**Material for the task:**

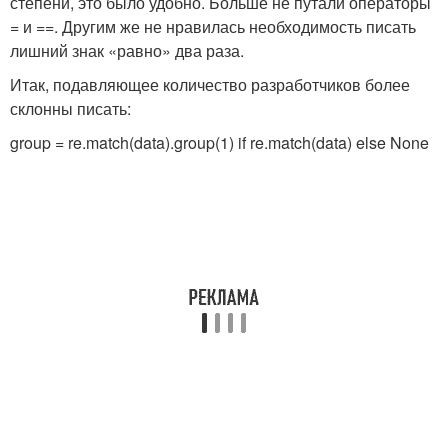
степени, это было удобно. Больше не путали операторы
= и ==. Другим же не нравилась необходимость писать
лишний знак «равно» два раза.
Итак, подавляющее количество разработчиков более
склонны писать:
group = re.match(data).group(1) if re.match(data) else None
---
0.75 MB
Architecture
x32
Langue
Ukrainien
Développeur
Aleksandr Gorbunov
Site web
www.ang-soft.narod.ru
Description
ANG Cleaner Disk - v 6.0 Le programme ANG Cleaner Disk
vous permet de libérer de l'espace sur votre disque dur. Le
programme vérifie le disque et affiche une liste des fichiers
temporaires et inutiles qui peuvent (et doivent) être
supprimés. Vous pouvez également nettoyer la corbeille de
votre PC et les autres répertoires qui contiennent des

**Prompt:** Within the material above, extract exactly the lines that start at the line containing "степени, это было" and stop after the line containing "group = re.match(data).group(1)", and only those.

**Result:**
степени, это было удобно. Больше не путали операторы
= и ==. Другим же не нравилась необходимость писать
лишний знак «равно» два раза.
Итак, подавляющее количество разработчиков более
склонны писать:
group = re.match(data).group(1) if re.match(data) else None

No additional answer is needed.